Avec plus d'urgence que jamais, chaque communauté monastique, responsable du présent pour esquisser l'avenir, habitée par une espérance qui la dépasse elle-même et aiguillonnée constamment par les impératifs de la formation, est appelée à la pauvreté du cœur, car il n'y aura pour elle d'autre repos que de cheminer avec le Christ, d'autre rassasiement que la plénitude de Dieu.
Sommes-nous en marche ?
C'est la question qui nous est posée aujourd'hui à la fois par nos difficultés communautaires et par l'espérance que l'Église met dans le témoignage des monastères.
Si nous sommes déterminés à rester pèlerins, si nous habitons le monastère « comme des hôtes et des voyageurs » (1 P 2,11), sans nous river à des acquis, sans nous installer au désert, sans nous agripper à des lieux, à des habitudes ou à des personnes, alors nous pourrons entendre ensemble, jour après jour, les appels nouveaux de l'Esprit; nous saurons, dans sa lumière et sa douceur, regarder et convertir notre vécu communautaire, rassembler et réaxer les forces, et nous mettre paisiblement en état d'urgence; nous oserons, s'il le faut, à plusieurs monastères, ouvrir des voies nouvelles de réflexion, de travail et de communion, pour que la vie passe, pour que le flambeau des prophètes continue de brûler, pour que chaque communauté monastique demeure, au cœur de l'Église, un lieu et une force d'amour, aussi longtemps que le peuple de Dieu pourra dire "aujourd'hui" (He 3,13).
Il en va de notre avenir, personnel et communautaire, comme de l'itinérance d'Abraham (Gn 12).
Le Seigneur lui dit: "Va (...) vers le pays que je te ferai voir". Abram part, et pourtant il n'a fait qu'entendre le Seigneur. Sa réponse est de marcher, jour après jour, au pas des brebis.
Il traverse le pays de Canaan jusqu'au Chêne de Moré, sans savoir encore quelle terre le Seigneur lui "fera voir". C'est alors que le Seigneur lui-même "se fait voir", et lui dit, en quelque sorte: « Le pays, tu viens de le voir: sans le savoir tu l'as parcouru. »
Est-ce le moment de la possession ? Pas encore: une autre promesse prend le relais de la première, reportant plus loin encore l'horizon: «À ta descendance je donnerai ce pays.» La réponse d'Abram sera donc de cheminer encore, en espérant la descendance.
Car l'itinérance continuera.
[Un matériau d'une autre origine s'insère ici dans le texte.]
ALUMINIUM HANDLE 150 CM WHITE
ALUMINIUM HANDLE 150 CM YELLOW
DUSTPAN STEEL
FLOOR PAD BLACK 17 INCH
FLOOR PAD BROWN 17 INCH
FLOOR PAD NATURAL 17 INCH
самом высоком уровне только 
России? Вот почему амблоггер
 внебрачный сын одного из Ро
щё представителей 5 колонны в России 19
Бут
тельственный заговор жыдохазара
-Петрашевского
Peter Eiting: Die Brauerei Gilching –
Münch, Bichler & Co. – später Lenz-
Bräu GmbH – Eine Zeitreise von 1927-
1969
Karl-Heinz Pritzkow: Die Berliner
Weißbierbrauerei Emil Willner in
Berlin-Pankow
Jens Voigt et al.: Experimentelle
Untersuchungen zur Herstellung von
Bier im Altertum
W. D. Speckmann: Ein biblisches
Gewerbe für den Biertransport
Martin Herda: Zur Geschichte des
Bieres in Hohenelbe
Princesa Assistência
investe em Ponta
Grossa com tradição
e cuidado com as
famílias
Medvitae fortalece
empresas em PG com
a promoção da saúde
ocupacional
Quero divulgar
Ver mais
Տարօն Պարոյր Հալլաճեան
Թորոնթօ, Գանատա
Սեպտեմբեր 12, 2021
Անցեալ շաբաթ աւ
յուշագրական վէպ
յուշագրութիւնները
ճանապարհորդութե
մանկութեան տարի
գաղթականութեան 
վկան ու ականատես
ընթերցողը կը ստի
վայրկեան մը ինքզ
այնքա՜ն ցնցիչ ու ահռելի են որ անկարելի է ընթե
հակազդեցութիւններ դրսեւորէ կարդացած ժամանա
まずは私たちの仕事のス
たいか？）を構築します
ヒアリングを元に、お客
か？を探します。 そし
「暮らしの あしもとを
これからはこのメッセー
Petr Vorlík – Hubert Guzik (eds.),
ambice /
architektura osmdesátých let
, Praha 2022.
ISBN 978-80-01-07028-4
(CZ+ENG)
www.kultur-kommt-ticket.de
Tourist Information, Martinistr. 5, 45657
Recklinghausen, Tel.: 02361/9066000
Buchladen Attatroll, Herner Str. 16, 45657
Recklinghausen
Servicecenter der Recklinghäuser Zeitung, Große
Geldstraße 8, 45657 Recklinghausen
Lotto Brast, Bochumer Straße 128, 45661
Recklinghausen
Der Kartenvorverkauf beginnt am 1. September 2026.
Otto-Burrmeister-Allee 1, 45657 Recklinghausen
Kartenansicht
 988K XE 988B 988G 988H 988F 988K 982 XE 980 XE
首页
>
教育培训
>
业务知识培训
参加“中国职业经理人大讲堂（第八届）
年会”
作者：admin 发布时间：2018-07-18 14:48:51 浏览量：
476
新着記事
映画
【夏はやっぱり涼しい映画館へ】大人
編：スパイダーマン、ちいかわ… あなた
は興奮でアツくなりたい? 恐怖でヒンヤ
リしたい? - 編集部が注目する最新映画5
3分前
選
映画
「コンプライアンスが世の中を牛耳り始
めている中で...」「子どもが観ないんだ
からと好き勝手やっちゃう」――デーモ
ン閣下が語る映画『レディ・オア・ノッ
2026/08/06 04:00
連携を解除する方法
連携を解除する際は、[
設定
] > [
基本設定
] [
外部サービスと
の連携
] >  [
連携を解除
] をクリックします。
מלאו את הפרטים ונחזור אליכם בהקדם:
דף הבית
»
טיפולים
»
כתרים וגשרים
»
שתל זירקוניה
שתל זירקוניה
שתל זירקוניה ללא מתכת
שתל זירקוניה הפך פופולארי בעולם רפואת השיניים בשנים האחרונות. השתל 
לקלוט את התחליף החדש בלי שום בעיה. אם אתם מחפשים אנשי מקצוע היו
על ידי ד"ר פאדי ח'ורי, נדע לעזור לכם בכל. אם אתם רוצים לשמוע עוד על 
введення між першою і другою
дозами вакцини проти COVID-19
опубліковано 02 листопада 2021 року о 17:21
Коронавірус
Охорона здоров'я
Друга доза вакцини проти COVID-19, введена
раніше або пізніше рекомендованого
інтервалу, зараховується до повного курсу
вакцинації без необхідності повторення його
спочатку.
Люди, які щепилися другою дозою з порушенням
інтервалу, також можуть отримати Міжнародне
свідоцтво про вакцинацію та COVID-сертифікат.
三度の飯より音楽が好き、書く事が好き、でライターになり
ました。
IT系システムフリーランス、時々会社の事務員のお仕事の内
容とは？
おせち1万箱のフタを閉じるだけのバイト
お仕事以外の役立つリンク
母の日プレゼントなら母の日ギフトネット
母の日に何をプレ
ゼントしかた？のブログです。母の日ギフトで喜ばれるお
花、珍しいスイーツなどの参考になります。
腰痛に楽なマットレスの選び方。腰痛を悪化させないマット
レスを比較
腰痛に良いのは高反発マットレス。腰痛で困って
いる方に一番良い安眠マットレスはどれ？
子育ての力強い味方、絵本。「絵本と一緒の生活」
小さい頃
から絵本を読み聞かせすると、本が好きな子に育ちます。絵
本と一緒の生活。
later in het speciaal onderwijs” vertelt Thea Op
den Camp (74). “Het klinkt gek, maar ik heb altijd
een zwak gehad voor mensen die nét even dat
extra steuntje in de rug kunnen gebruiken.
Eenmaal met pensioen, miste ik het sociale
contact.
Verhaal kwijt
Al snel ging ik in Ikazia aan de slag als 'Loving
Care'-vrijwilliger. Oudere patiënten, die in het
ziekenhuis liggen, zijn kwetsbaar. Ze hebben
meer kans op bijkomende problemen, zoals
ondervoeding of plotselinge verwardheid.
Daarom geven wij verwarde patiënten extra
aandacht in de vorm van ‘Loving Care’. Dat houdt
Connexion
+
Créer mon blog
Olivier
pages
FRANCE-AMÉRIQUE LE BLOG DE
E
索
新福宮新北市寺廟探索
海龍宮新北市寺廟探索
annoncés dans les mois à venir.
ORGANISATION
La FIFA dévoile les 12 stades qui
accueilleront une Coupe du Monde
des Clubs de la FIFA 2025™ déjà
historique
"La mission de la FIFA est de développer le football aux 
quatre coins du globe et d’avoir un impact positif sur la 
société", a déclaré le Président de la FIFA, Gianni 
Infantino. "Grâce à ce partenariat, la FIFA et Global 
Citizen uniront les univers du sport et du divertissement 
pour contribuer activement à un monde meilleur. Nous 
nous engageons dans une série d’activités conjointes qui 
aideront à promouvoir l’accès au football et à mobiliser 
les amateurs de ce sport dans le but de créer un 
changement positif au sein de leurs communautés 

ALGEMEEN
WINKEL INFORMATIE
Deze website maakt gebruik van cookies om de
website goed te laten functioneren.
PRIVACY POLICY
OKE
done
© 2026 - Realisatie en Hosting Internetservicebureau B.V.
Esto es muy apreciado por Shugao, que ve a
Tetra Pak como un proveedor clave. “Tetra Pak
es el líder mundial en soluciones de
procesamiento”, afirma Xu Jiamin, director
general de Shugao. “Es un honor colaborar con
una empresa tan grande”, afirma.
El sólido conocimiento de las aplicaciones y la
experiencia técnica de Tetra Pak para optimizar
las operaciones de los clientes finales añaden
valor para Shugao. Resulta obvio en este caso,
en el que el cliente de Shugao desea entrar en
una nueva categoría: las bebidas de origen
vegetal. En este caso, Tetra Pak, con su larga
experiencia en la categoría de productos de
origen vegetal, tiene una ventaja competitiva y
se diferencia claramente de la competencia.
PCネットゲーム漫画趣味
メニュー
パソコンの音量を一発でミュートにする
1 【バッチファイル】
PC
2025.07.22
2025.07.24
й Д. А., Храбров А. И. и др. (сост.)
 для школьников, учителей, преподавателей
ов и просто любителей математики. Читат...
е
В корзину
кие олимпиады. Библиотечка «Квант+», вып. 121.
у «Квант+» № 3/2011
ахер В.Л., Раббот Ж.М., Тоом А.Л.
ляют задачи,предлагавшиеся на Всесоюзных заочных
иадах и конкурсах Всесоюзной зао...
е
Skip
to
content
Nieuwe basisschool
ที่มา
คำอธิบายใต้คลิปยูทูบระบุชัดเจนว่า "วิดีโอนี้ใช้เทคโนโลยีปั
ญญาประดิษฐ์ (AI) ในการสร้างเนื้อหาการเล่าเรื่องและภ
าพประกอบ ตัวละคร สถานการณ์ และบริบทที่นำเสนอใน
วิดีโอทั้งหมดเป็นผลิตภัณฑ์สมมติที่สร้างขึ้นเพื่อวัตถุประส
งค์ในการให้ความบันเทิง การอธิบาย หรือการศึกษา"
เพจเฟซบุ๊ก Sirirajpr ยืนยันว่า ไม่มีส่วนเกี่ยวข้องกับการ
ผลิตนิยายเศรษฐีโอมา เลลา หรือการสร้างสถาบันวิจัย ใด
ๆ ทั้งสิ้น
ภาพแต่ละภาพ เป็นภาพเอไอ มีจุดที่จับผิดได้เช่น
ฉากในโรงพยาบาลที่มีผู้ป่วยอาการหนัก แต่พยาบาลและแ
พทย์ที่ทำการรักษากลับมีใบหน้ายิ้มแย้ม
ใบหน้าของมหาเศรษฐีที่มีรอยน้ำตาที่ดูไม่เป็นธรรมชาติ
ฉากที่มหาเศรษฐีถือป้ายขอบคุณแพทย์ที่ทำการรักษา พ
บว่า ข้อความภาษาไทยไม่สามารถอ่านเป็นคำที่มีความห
La terre reconnue demeure encore promise, et Abraham n'y vivra jamais qu'en nomade: « C'est par la foi qu'il séjourna en Terre promise comme dans une terre étrangère, habitant sous des tentes. » (He 11,9). Tout ce qu'il possédera en Canaan, c'est le champ du Hittite, pour sa sépulture.
Il mourra étranger, au pays de la promesse, après avoir bâti, par sa foi de chaque jour, l'avenir du Peuple de Dieu.